_DATA EXTRACT_

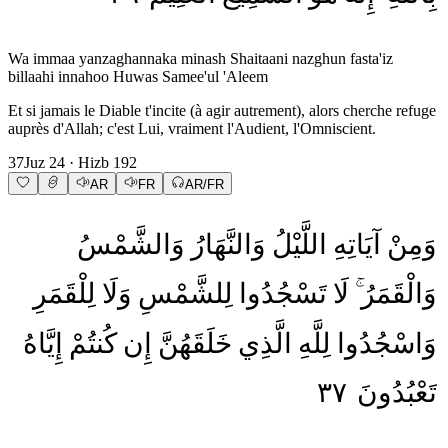
Wa immaa yanzaghannaka minash Shaitaani nazghun fasta'iz
billaahi innahoo Huwas Samee'ul 'Aleem
Et si jamais le Diable t'incite (à agir autrement), alors cherche refuge
auprès d'Allah; c'est Lui, vraiment l'Audient, l'Omniscient.
37
Juz
24
· Hizb
192
AR
FR
AR/FR
وَمِنْ
آيَاتِهِ
اللَّيْلُ
وَالنَّهَارُ
وَالشَّمْسُ
وَالْقَمَرُ
لَا
تَسْجُدُوا
لِلشَّمْسِ
وَلَا
لِلْقَمَرِ
وَاسْجُدُوا
لِلَّهِ
الَّذِي
خَلَقَهُنَّ
إِن
كُنتُمْ
إِيَّاهُ
٣٧
تَعْبُدُونَ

_REQUIRED ACTION_
All of the records above should be returned exactly, though the pictures should not.

_WRITTEN SOLUTION_
Wa immaa yanzaghannaka minash Shaitaani nazghun fasta'iz
billaahi innahoo Huwas Samee'ul 'Aleem
Et si jamais le Diable t'incite (à agir autrement), alors cherche refuge
auprès d'Allah; c'est Lui, vraiment l'Audient, l'Omniscient.
37
Juz
24
· Hizb
192
AR
FR
AR/FR
وَمِنْ
آيَاتِهِ
اللَّيْلُ
وَالنَّهَارُ
وَالشَّمْسُ
وَالْقَمَرُ
لَا
تَسْجُدُوا
لِلشَّمْسِ
وَلَا
لِلْقَمَرِ
وَاسْجُدُوا
لِلَّهِ
الَّذِي
خَلَقَهُنَّ
إِن
كُنتُمْ
إِيَّاهُ
٣٧
تَعْبُدُونَ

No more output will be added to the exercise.